Transmission is undeniably one of the key issues at stake for today’s vine-growing in France, and especially in the Charentes region.
The transmission of knowledge is undeniably a major issue in French viticulture and in Charente in particular. On average, winegrowers are nearly 60years old. Fortunately, the future is now guaranteed thanks to today’s booming cognac economy and its very encouraging economic prospects for the coming years. There are several types of winegrowers in the Charente: formerly there were a great many farmers, with livestock, cereal crops and vines, but for several decades there has been a greater concentration of vineyards. Domains are getting larger and winegrowers are becoming more specialized.
Know-how growing with the time
Transmission is therefore primarily a question of passing on vines, the knowledge of a terroir, plot by plot, but also wine-making equipment that is increasingly essential, modern and financially burdensome. The prefecture and the rural development organization called SAFER (Société d’aménagement foncier et d’établissement rural) may intervene, although the law limits this possibility in the case of family transfers, especially when the heir has the now obligatory diplomas. There are nevertheless consequences in terms of taxes that must be anticipated. The Charente estates often have distillation equipment and know-how that is progressively acquired winter after winter.

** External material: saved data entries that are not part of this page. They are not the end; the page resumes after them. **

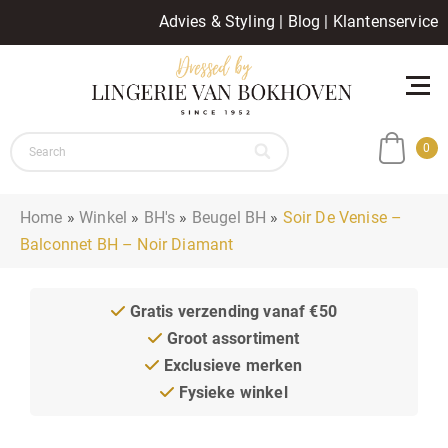
Advies & Styling
|
Blog
|
Klantenservice
0
Home
»
Winkel
»
BH's
»
Beugel BH
»
Soir De Venise –
Balconnet BH – Noir Diamant
Gratis verzending vanaf €50
Groot assortiment
Exclusieve merken
Fysieke winkel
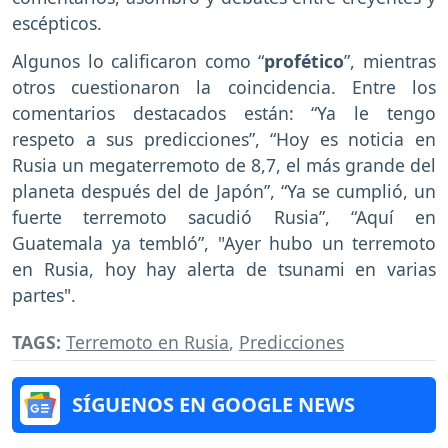
escépticos.
Algunos lo calificaron como “
profético
”, mientras
otros cuestionaron la coincidencia. Entre los
comentarios destacados están: “Ya le tengo
respeto a sus predicciones”, “Hoy es noticia en
Rusia un megaterremoto de 8,7, el más grande del
planeta después del de Japón”, “Ya se cumplió, un
fuerte terremoto sacudió Rusia”, “Aquí en
Guatemala ya tembló”, "Ayer hubo un terremoto
en Rusia, hoy hay alerta de tsunami en varias
partes".
TAGS:
Terremoto en Rusia
,
Predicciones
SÍGUENOS EN GOOGLE NEWS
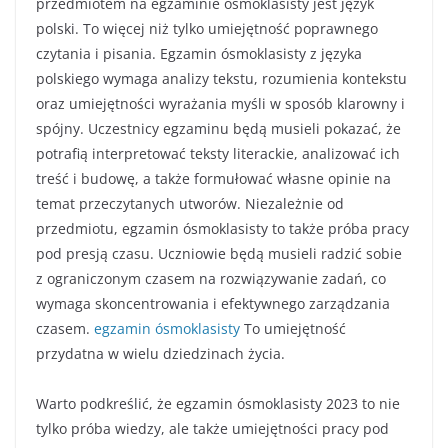
przedmiotem na egzaminie ósmoklasisty jest język
polski. To więcej niż tylko umiejętność poprawnego
czytania i pisania. Egzamin ósmoklasisty z języka
polskiego wymaga analizy tekstu, rozumienia kontekstu
oraz umiejętności wyrażania myśli w sposób klarowny i
spójny. Uczestnicy egzaminu będą musieli pokazać, że
potrafią interpretować teksty literackie, analizować ich
treść i budowę, a także formułować własne opinie na
temat przeczytanych utworów. Niezależnie od
przedmiotu, egzamin ósmoklasisty to także próba pracy
pod presją czasu. Uczniowie będą musieli radzić sobie
z ograniczonym czasem na rozwiązywanie zadań, co
wymaga skoncentrowania i efektywnego zarządzania
czasem.
egzamin ósmoklasisty
To umiejętność
przydatna w wielu dziedzinach życia.
Warto podkreślić, że egzamin ósmoklasisty 2023 to nie
tylko próba wiedzy, ale także umiejętności pracy pod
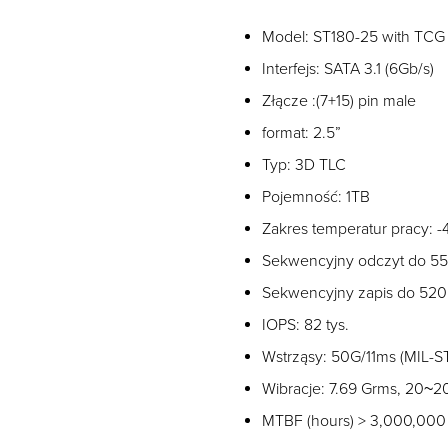
Model: ST180-25 with TCG
Interfejs: SATA 3.1 (6Gb/s)
Złącze :(7+15) pin male
format: 2.5”
Typ: 3D TLC
Pojemność: 1TB
Zakres temperatur pracy:
Sekwencyjny odczyt do 5
Sekwencyjny zapis do 52
IOPS: 82 tys.
Wstrząsy: 50G/11ms (MIL-
Wibracje: 7.69 Grms, 20~
MTBF (hours) > 3,000,000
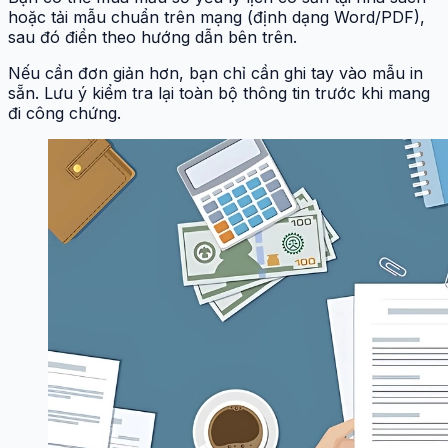
hoặc tải mẫu chuẩn trên mạng (định dạng Word/PDF),
sau đó điền theo hướng dẫn bên trên.
Nếu cần đơn giản hơn, bạn chỉ cần ghi tay vào mẫu in
sẵn. Lưu ý kiểm tra lại toàn bộ thông tin trước khi mang
đi công chứng.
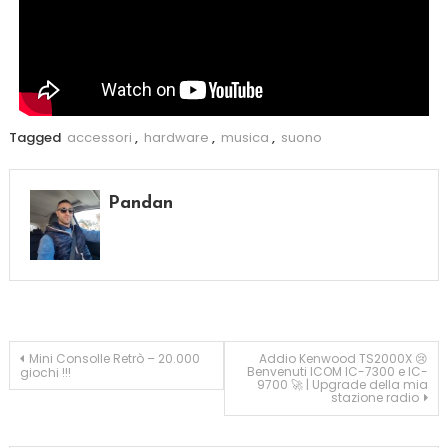
Tagged
accessori
,
hardware
,
musica
,
suono
Pandan
Mini Consolle Retrò – 20.000
Addio Kenwood TS2000X 😢
Benvenuti ICOM IC-7300 e IC-
giochi !!!
9700 🚀 | Upgrade della mia
stazione radio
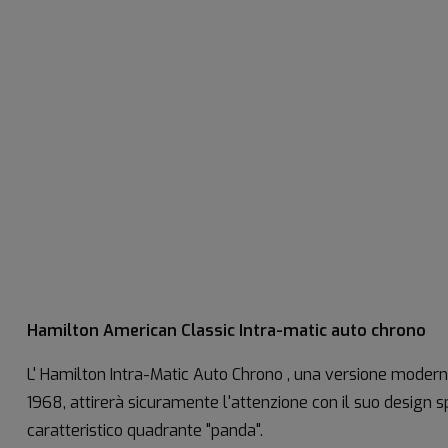
Hamilton American Classic Intra-matic auto chrono
L' Hamilton Intra-Matic Auto Chrono , una versione moderna
1968, attirerà sicuramente l'attenzione con il suo design s
caratteristico quadrante "panda".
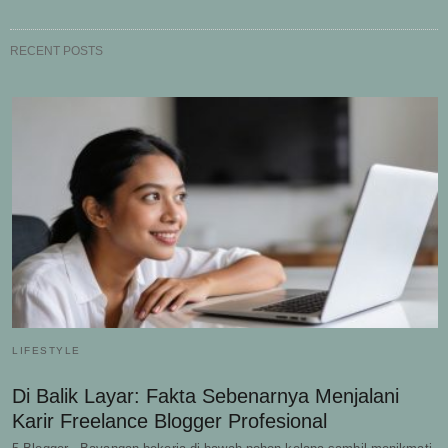
RECENT POSTS
LIFESTYLE
Di Balik Layar: Fakta Sebenarnya Menjalani
Karir Freelance Blogger Profesional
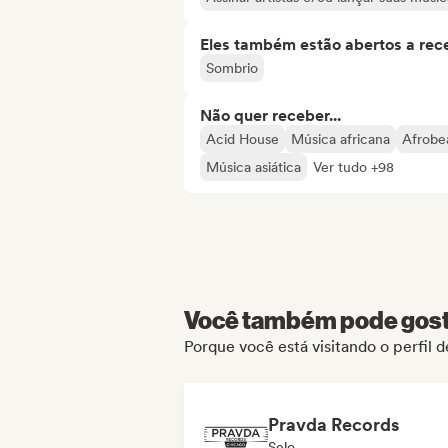
Eles também estão abertos a rec
Sombrio
Não quer receber...
Acid House
Música africana
Afrobe
Música asiática
Ver tudo +98
Você também pode gosta
Porque você está visitando o perfil 
Pravda Records
Selo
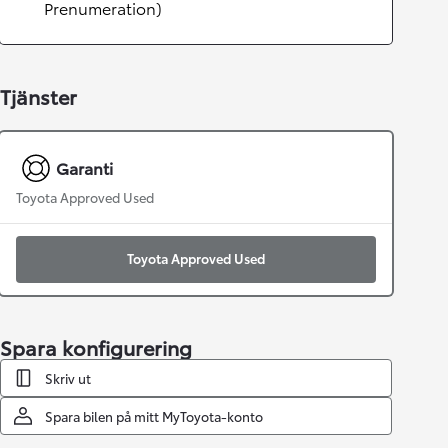
Prenumeration)
Tjänster
Garanti
Toyota Approved Used
Toyota Approved Used
Spara konfigurering
Skriv ut
Spara bilen på mitt MyToyota-konto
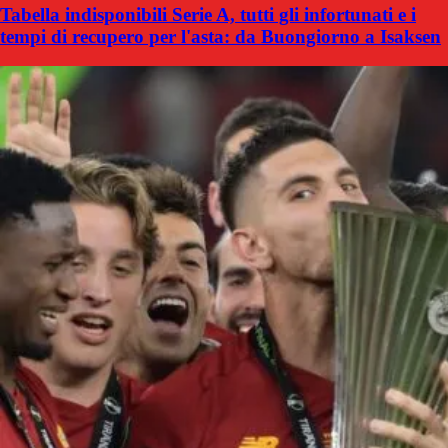
Tabella indisponibili Serie A, tutti gli infortunati e i
tempi di recupero per l'asta: da Buongiorno a Isaksen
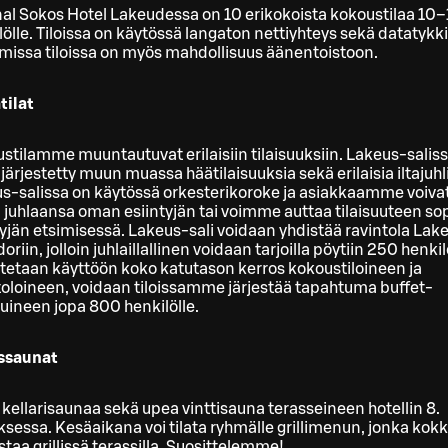
nal Sokos Hotel Lakeudessa on 10 erikokoista kokoustilaa 10
lölle. Tiloissa on käytössä langaton nettiyhteys sekä datatykki
missa tiloissa on myös mahdollisuus äänentoistoon.
tilat
stilamme muuntautuvat erilaisiin tilaisuuksiin. Lakeus-salis
 järjestetty muun muassa häätilaisuuksia sekä erilaisia iltajuhl
s-salissa on käytössä orkesterikoroke ja asiakkaamme voiva
 juhlaansa oman esiintyjän tai voimme auttaa tilaisuuteen so
tyjän etsimisessä. Lakeus-sali voidaan yhdistää ravintola Lak
riin, jolloin juhlaillallinen voidaan tarjoilla pöytiin 250 henkil
tetaan käyttöön koko katutason kerros kokoustiloineen ja
toloineen, voidaan tiloissamme järjestää tapahtuma buffet-
iluineen jopa 800 henkilölle.
ssaunat
 kellarisaunaa sekä upea vinttisauna terasseineen hotellin 8.
ksessa. Kesäaikana voi tilata ryhmälle grillimenun, jonka kokk
staa grillissä terassilla. Suosittelemme!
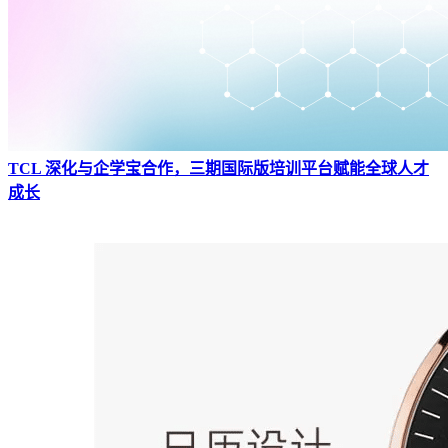
TCL 深化与企学宝合作，三期国际版培训平台赋能全球人才
成长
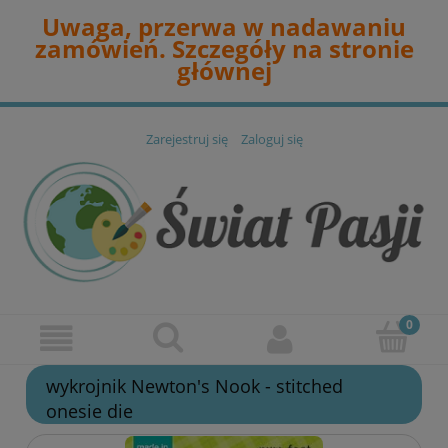
Uwaga, przerwa w nadawaniu
zamówień. Szczegóły na stronie
głównej
Zarejestruj się
Zaloguj się
wykrojnik Newton's Nook - stitched
onesie die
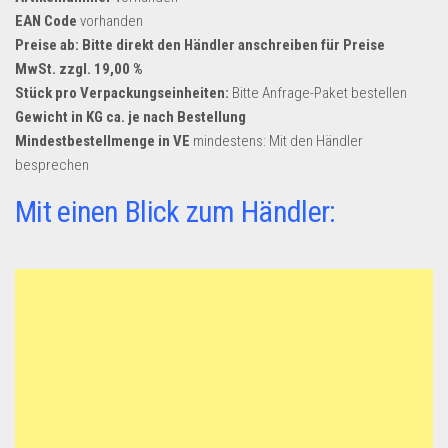
EAN Code
vorhanden
Preise ab: Bitte direkt den Händler anschreiben für Preise
MwSt. zzgl. 19,00 %
Stück pro Verpackungseinheiten:
Bitte Anfrage-Paket bestellen
Gewicht in KG ca. je nach Bestellung
Mindestbestellmenge in VE
mindestens: Mit den Händler
besprechen
Mit einen Blick zum Händler:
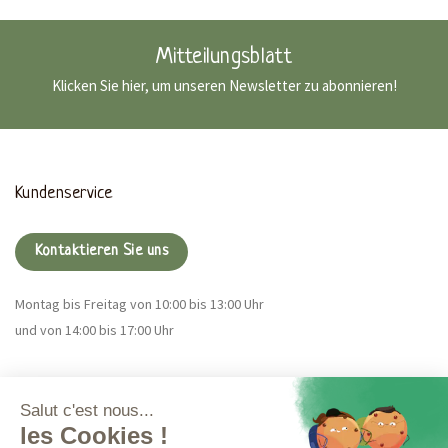
Mitteilungsblatt
Klicken Sie hier, um unseren Newsletter zu abonnieren!
Kundenservice
Kontaktieren Sie uns
Montag bis Freitag von 10:00 bis 13:00 Uhr
und von 14:00 bis 17:00 Uhr
Magna CBD
Mehr Infos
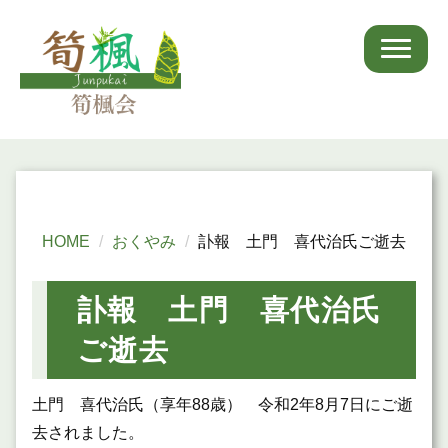
HOME
おくやみ
訃報 土門 喜代治氏ご逝去
訃報 土門 喜代治氏
ご逝去
土門 喜代治氏（享年88歳） 令和2年8月7日にご逝
去されました。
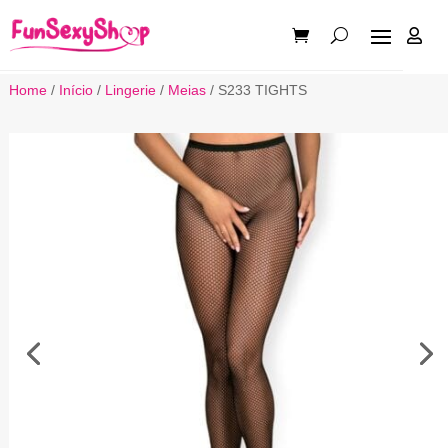

Home
/
Início
/
Lingerie
/
Meias
/ S233 TIGHTS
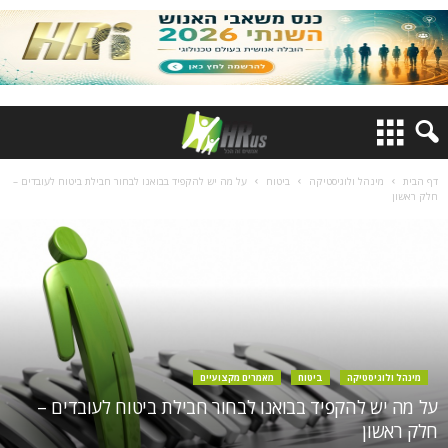
דף הבית
מינהל ולוגיסטיקה
ביטוח
על מה יש להקפיד בבואנו לבחור חבילת ביטוח לעובדים –
חלק ראשון
מינהל ולוגיסטיקה
ביטוח
מאמרים מקצועיים
על מה יש להקפיד בבואנו לבחור חבילת ביטוח לעובדים –
חלק ראשון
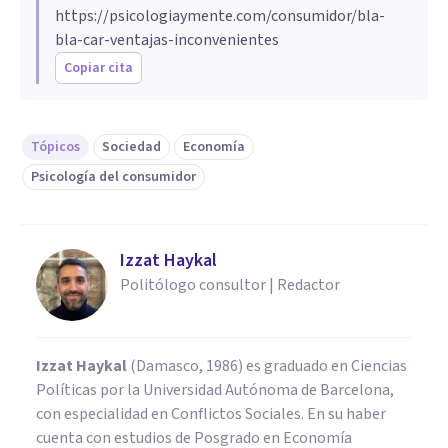
https://psicologiaymente.com/consumidor/bla-
bla-car-ventajas-inconvenientes
Copiar cita
Tópicos
Sociedad
Economía
Psicología del consumidor
Izzat Haykal
Politólogo consultor | Redactor
Izzat Haykal
(Damasco, 1986) es graduado en Ciencias
Políticas por la Universidad Autónoma de Barcelona,
con especialidad en Conflictos Sociales. En su haber
cuenta con estudios de Posgrado en Economía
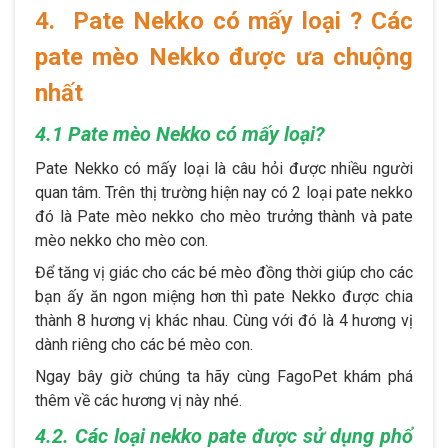
4. Pate Nekko có mấy loại ? Các
pate mèo Nekko được ưa chuộng
nhất
4.1 Pate mèo Nekko có mấy loại?
Pate Nekko có mấy loại là câu hỏi được nhiều người
quan tâm. Trên thị trường hiện nay có 2 loại pate nekko
đó là Pate mèo nekko cho mèo trưởng thành và pate
mèo nekko cho mèo con.
Để tăng vị giác cho các bé mèo đồng thời giúp cho các
bạn ấy ăn ngon miệng hơn thì pate Nekko được chia
thành 8 hương vị khác nhau. Cùng với đó là 4 hương vị
dành riêng cho các bé mèo con.
Ngay bây giờ chúng ta hãy cùng FagoPet khám phá
thêm về các hương vị này nhé.
4.2. Các loại nekko pate được sử dụng phổ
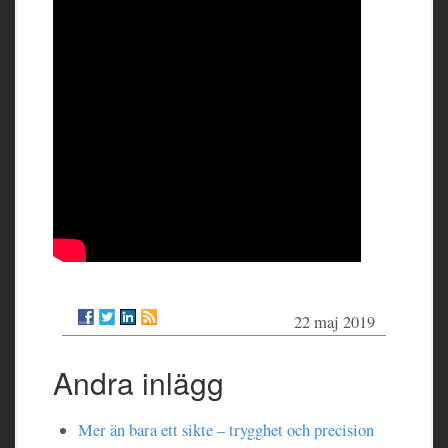
22 maj 2019
Andra inlägg
Mer än bara ett sikte – trygghet och precision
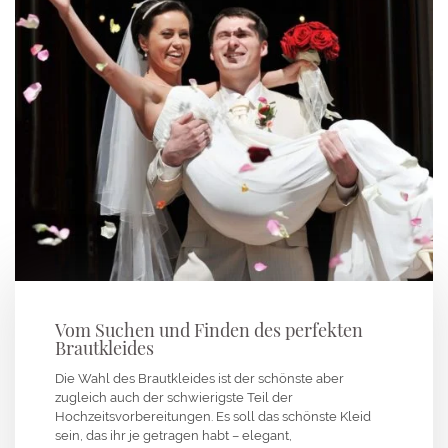
Vom Suchen und Finden des perfekten
Brautkleides
Die Wahl des Brautkleides ist der schönste aber
zugleich auch der schwierigste Teil der
Hochzeitsvorbereitungen. Es soll das schönste Kleid
sein, das ihr je getragen habt – elegant,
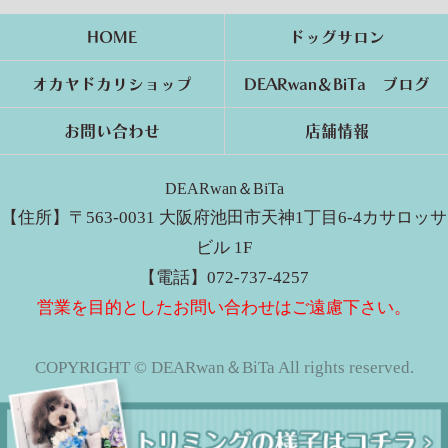
HOME
ドッグサロン
オカヤドカリショップ
DEARwan＆BiTa ブログ
お問い合わせ
店舗情報
DEARwan＆BiTa
【住所】〒563-0031 大阪府池田市天神1丁目6-4カサロッサ
ビル 1F
【電話】072-737-4257
営業を目的としたお問い合わせはご遠慮下さい。
COPYRIGHT © DEARwan＆BiTa All rights reserved.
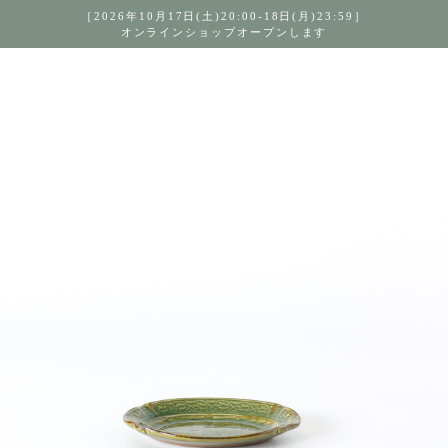
［2026年10月17日(土)20:00-18日(月)23:59］
オンラインショップオープンします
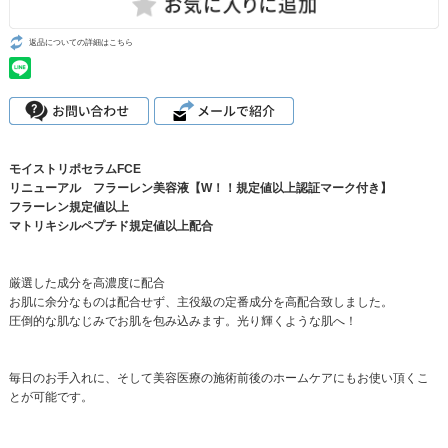
返品についての詳細はこちら
モイストリポセラムFCE
リニューアル フラーレン美容液【W！！規定値以上認証マーク付き】
フラーレン規定値以上
マトリキシルペプチド規定値以上配合
厳選した成分を高濃度に配合
お肌に余分なものは配合せず、主役級の定番成分を高配合致しました。
圧倒的な肌なじみでお肌を包み込みます。光り輝くような肌へ！
毎日のお手入れに、そして美容医療の施術前後のホームケアにもお使い頂くこ
とが可能です。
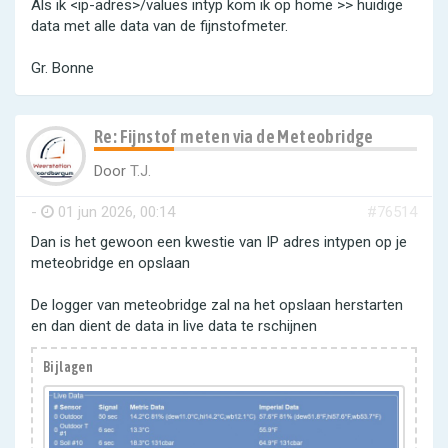
Als ik <ip-adres>/values intyp kom ik op home >> huidige
data met alle data van de fijnstofmeter.
Gr. Bonne
Re: Fijnstof meten via de Meteobridge
Door
T.J.
-
01 jun 2026, 00:14
#76514
Dan is het gewoon een kwestie van IP adres intypen op je
meteobridge en opslaan
De logger van meteobridge zal na het opslaan herstarten
en dan dient de data in live data te rschijnen
Bijlagen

Some winegrowers distil not only their own wines as grower-distillers but also the wines of neighbors as master distillers. They also store some of their production in barrels in their own cellars. Charente professionals play a variety of different roles. Some also have their own brands of cognac.
Passing on knowledge therefore involves a large number of contracts, and human relationships with clients, suppliers and employees. It depends on the ambitions and the character of the children, with sons perhaps seeing themselves in the vineyard or at the foot of the alembic, while daughters may prefer to tackle more administrative tasks. Sometimes nature knows best.